The R&D Index for the holiday-shortened week ending January 25, 2019 closed at 4294.02 for the 25 companies in the R&D Index. The Index was down -0.89% (or 38.51 basis points) from the week ending January 18, 2019. The stock of 10 R&D Index members gained value from 0.08% (General Motors) to 8.20% (IBM). The stock of fifteen R&D Index members lost value from -0.50% (Microsoft) to -7.18% (Qualcomm).

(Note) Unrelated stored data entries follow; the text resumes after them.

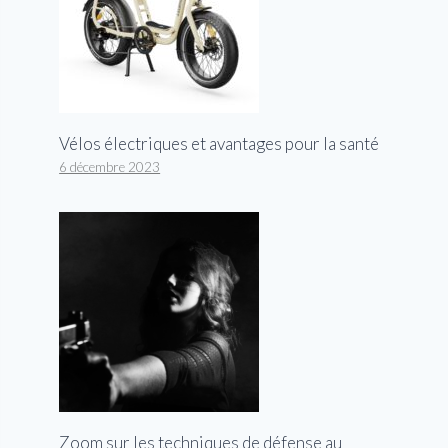
Vélos électriques et avantages pour la santé
6 décembre 2023
Zoom sur les techniques de défense au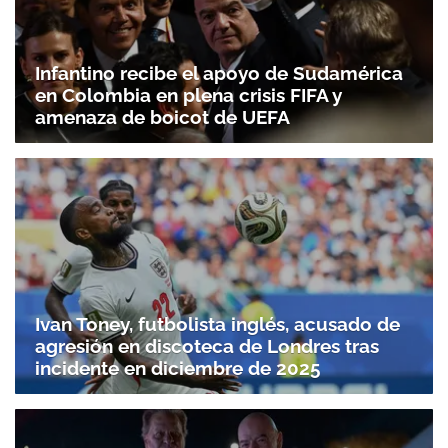
Infantino recibe el apoyo de Sudamérica
en Colombia en plena crisis FIFA y
amenaza de boicot de UEFA
Ivan Toney, futbolista inglés, acusado de
agresión en discoteca de Londres tras
incidente en diciembre de 2025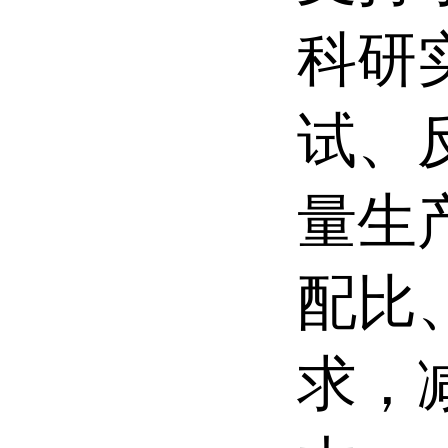
科研
试、
量生
配比
求，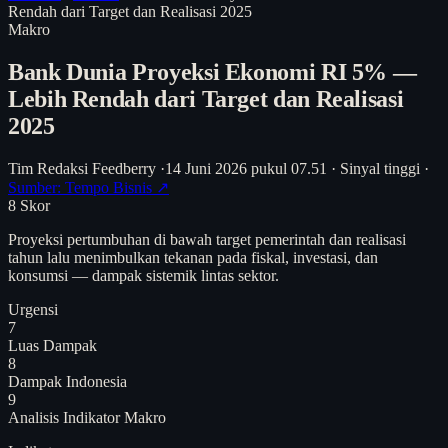
Rendah dari Target dan Realisasi 2025
Makro
Bank Dunia Proyeksi Ekonomi RI 5% —
Lebih Rendah dari Target dan Realisasi
2025
Tim Redaksi Feedberry
·
14 Juni 2026 pukul 07.51
·
Sinyal tinggi
·
Sumber: Tempo Bisnis ↗
8
Skor
Proyeksi pertumbuhan di bawah target pemerintah dan realisasi
tahun lalu menimbulkan tekanan pada fiskal, investasi, dan
konsumsi — dampak sistemik lintas sektor.
Urgensi
7
Luas Dampak
8
Dampak Indonesia
9
Analisis
Indikator Makro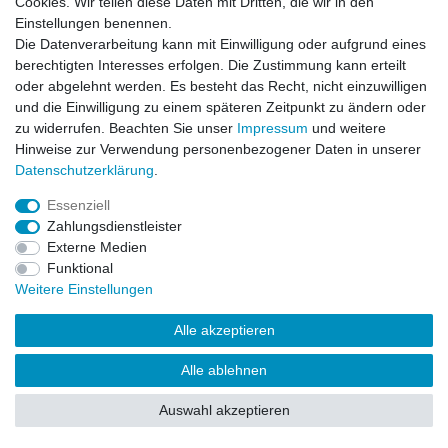
Cookies. Wir teilen diese Daten mit Dritten, die wir in den
Einstellungen benennen.
Impressum
Daten­schutz­erklärung
AGB
Die Datenverarbeitung kann mit Einwilligung oder aufgrund eines
berechtigten Interesses erfolgen. Die Zustimmung kann erteilt
oder abgelehnt werden. Es besteht das Recht, nicht einzuwilligen
Barrierefreiheitserklärung
Widerrufs­recht
und die Einwilligung zu einem späteren Zeitpunkt zu ändern oder
zu widerrufen. Beachten Sie unser
Impressum
und weitere
Hinweise zur Verwendung personenbezogener Daten in unserer
Kontakt
Daten­schutz­erklärung
.
Vertrag widerrufen
Essenziell
Zahlungsdienstleister
Externe Medien
© Copyright 2026 | Alle Rechte vorbehalten.
Funktional
Weitere Einstellungen
Alle akzeptieren
Alle ablehnen
Auswahl akzeptieren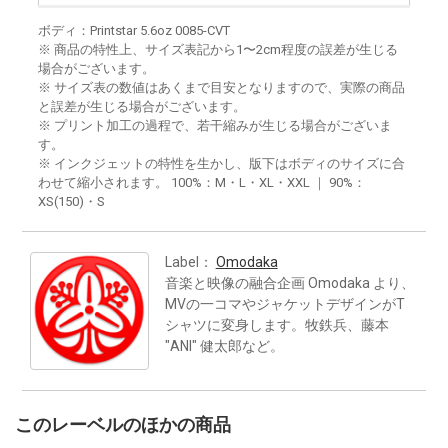
ボディ：Printstar 5.6oz 0085-CVT
※ 商品の特性上、サイズ表記から1〜2cm程度の誤差が生じる
場合がございます。
※ サイズ表の数値はあくまで目安となりますので、実際の商品
と誤差が生じる場合がございます。
※ プリント加工の過程で、若干縮みが生じる場合がございま
す。
※ インクジェットの特性を生かし、版下はボディのサイズに合
わせて縮小されます。 100%：M・L・XL・XXL ｜ 90%：
XS(150)・S
Label：
Omodaka
音楽と映像の融合企画 Omodaka より、
MVの一コマやジャケットデザインがT
シャツに変身します。牧鉄兵、藤本
"ANI" 健太郎など。
このレーベルのほかの商品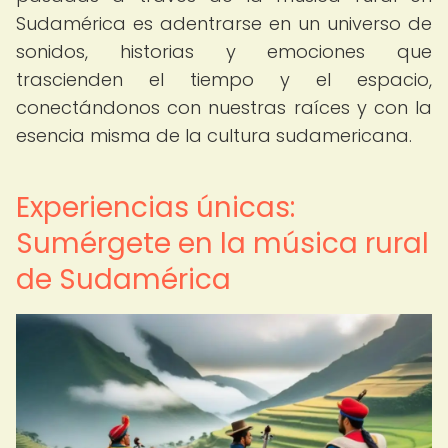
Sudamérica es adentrarse en un universo de
sonidos, historias y emociones que
trascienden el tiempo y el espacio,
conectándonos con nuestras raíces y con la
esencia misma de la cultura sudamericana.
Experiencias únicas:
Sumérgete en la música rural
de Sudamérica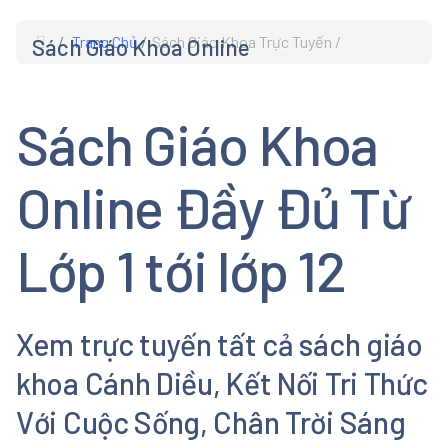
Trang Chủ
Sách Giáo Khoa Trực Tuyến
Sách Giáo Khoa Online
s
Sách Giáo Khoa
Online Đầy Đủ Từ
Lớp 1 tới lớp 12
Xem trực tuyến tất cả sách giáo
khoa Cánh Diều, Kết Nối Tri Thức
Với Cuộc Sống, Chân Trời Sáng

The Federal Reserve has its first 2019 meeting this week on January 29 to 30 and is expected to discuss its portfolio of Treasury securities, which it has been shrinking since October 2017’s level of about $4.5 trillion. The Fed announced last year that it was postponing any additional short-term interest rate increases for the time being and it’s expected (by analysts) to postpone any additional Treasury liquidations this week as well to further stabilize the economy.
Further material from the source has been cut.